##### Information
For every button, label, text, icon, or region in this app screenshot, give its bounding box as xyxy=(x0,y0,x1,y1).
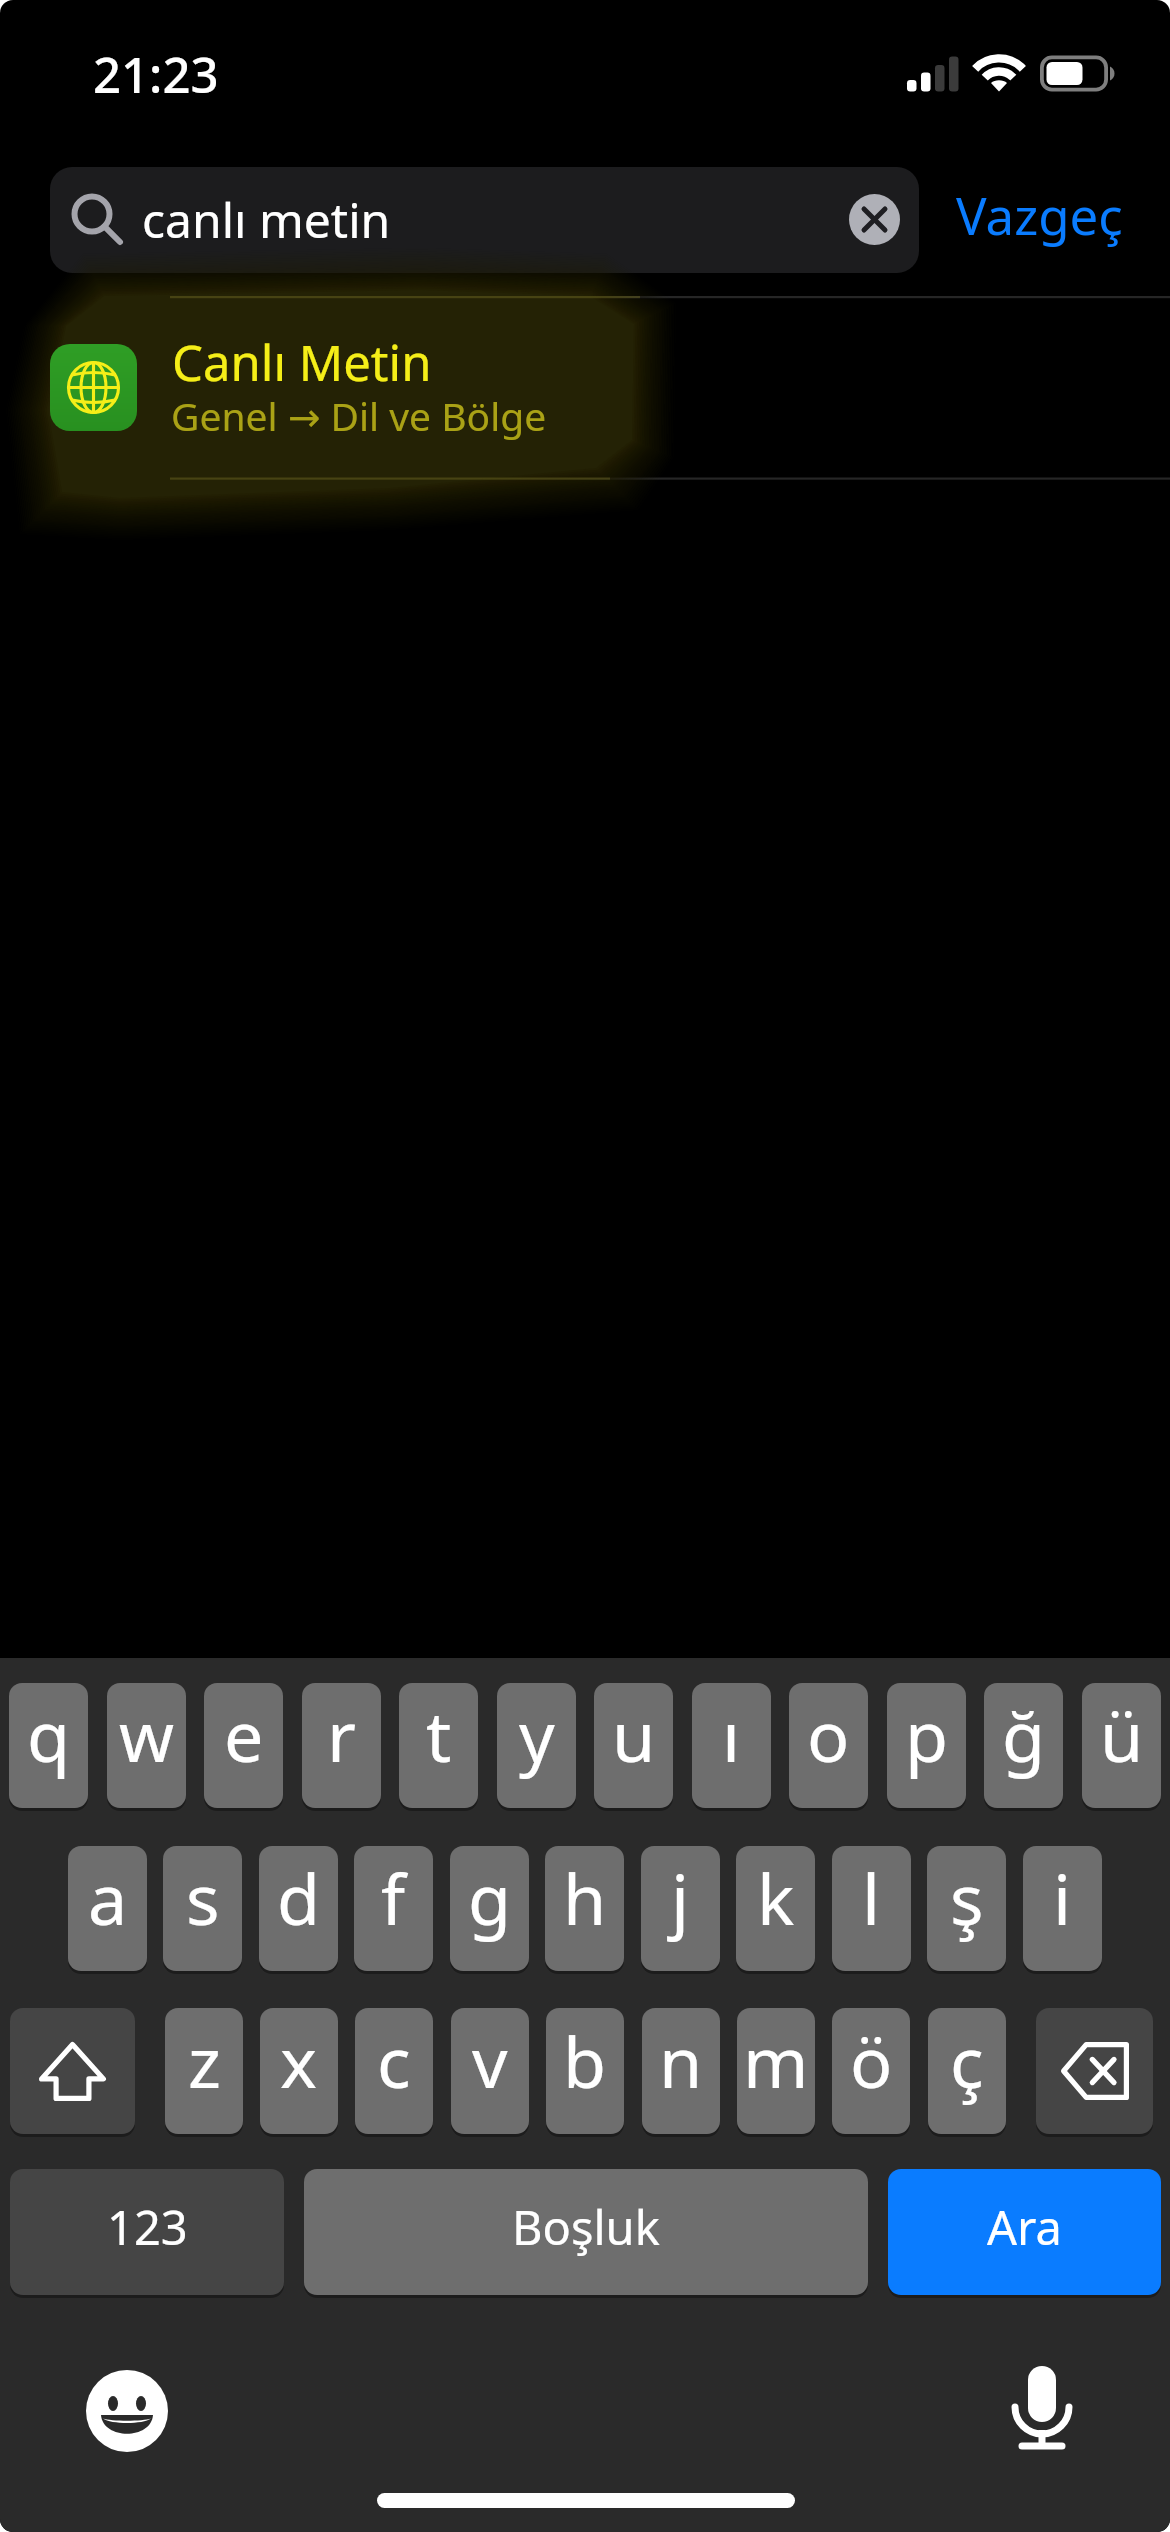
staticText: m xyxy=(743,2013,809,2108)
button[interactable]: ş xyxy=(927,1846,1006,1971)
button[interactable]: p xyxy=(887,1683,966,1808)
button[interactable]: t xyxy=(399,1683,478,1808)
button[interactable]: ç xyxy=(928,2008,1006,2134)
staticText: r xyxy=(327,1687,356,1782)
staticText: q xyxy=(27,1687,71,1782)
button[interactable]: Shift xyxy=(10,2008,135,2134)
staticText: p xyxy=(905,1687,949,1782)
button[interactable]: l xyxy=(832,1846,911,1971)
button[interactable]: Ara xyxy=(888,2169,1161,2295)
staticText: v xyxy=(472,2013,508,2108)
button[interactable] xyxy=(0,296,1170,478)
staticText: 123 xyxy=(107,2195,188,2259)
staticText: ı xyxy=(722,1687,741,1782)
staticText: a xyxy=(88,1850,128,1945)
staticText: i xyxy=(1053,1850,1072,1945)
button[interactable]: Emoji keyboard xyxy=(86,2370,168,2452)
staticText: ü xyxy=(1100,1687,1144,1782)
button[interactable]: v xyxy=(451,2008,529,2134)
button[interactable]: w xyxy=(107,1683,186,1808)
button[interactable]: x xyxy=(260,2008,338,2134)
staticText: Canlı Metin xyxy=(172,329,432,396)
button[interactable]: Backspace xyxy=(1036,2008,1153,2134)
staticText: j xyxy=(671,1850,690,1945)
staticText: t xyxy=(426,1687,452,1782)
staticText: n xyxy=(659,2013,703,2108)
button[interactable]: z xyxy=(165,2008,243,2134)
staticText: s xyxy=(186,1850,220,1945)
button[interactable]: k xyxy=(736,1846,815,1971)
button[interactable]: u xyxy=(594,1683,673,1808)
staticText: canlı metin xyxy=(142,187,391,252)
staticText: Ara xyxy=(987,2195,1062,2259)
staticText: ş xyxy=(950,1850,984,1945)
staticText: b xyxy=(563,2013,607,2108)
button[interactable]: ü xyxy=(1082,1683,1161,1808)
button[interactable]: o xyxy=(789,1683,868,1808)
button[interactable]: m xyxy=(737,2008,815,2134)
staticText: c xyxy=(377,2013,411,2108)
staticText: k xyxy=(757,1850,795,1945)
staticText: g xyxy=(468,1850,512,1945)
button[interactable]: j xyxy=(641,1846,720,1971)
button[interactable]: ı xyxy=(692,1683,771,1808)
staticText: w xyxy=(119,1687,175,1782)
button[interactable]: b xyxy=(546,2008,624,2134)
button[interactable]: a xyxy=(68,1846,147,1971)
staticText: Genel → Dil ve Bölge xyxy=(171,389,547,442)
button[interactable]: y xyxy=(497,1683,576,1808)
button[interactable]: 123 xyxy=(10,2169,284,2295)
button[interactable]: i xyxy=(1023,1846,1102,1971)
button[interactable]: Clear text xyxy=(849,194,900,245)
staticText: e xyxy=(224,1687,264,1782)
button[interactable]: Boşluk xyxy=(304,2169,868,2295)
button[interactable]: e xyxy=(204,1683,283,1808)
button[interactable]: canlı metin xyxy=(50,167,919,273)
staticText: f xyxy=(381,1850,406,1945)
button[interactable]: Dictation xyxy=(1002,2358,1082,2458)
staticText: y xyxy=(519,1687,555,1782)
staticText: Boşluk xyxy=(512,2195,660,2259)
staticText: u xyxy=(612,1687,656,1782)
button[interactable]: n xyxy=(642,2008,720,2134)
button[interactable]: c xyxy=(355,2008,433,2134)
button[interactable]: h xyxy=(545,1846,624,1971)
button[interactable]: d xyxy=(259,1846,338,1971)
button[interactable]: s xyxy=(163,1846,242,1971)
staticText: ğ xyxy=(1002,1687,1046,1782)
staticText: z xyxy=(188,2013,221,2108)
button[interactable]: ö xyxy=(832,2008,910,2134)
staticText: ö xyxy=(850,2013,893,2108)
staticText: o xyxy=(807,1687,850,1782)
staticText: ç xyxy=(950,2013,984,2108)
button[interactable]: Vazgeç xyxy=(944,167,1134,273)
staticText: Vazgeç xyxy=(956,180,1123,249)
staticText: h xyxy=(563,1850,607,1945)
button[interactable]: q xyxy=(9,1683,88,1808)
staticText: l xyxy=(862,1850,881,1945)
staticText: d xyxy=(277,1850,321,1945)
button[interactable]: f xyxy=(354,1846,433,1971)
staticText: 21:23 xyxy=(93,41,219,108)
button[interactable]: g xyxy=(450,1846,529,1971)
button[interactable]: r xyxy=(302,1683,381,1808)
staticText: x xyxy=(280,2013,318,2108)
button[interactable]: ğ xyxy=(984,1683,1063,1808)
##########
* [What to produce]
Count every line of the data above that includes the word "Boşluk", then state the total and nothing more.

* [Result of this task]
2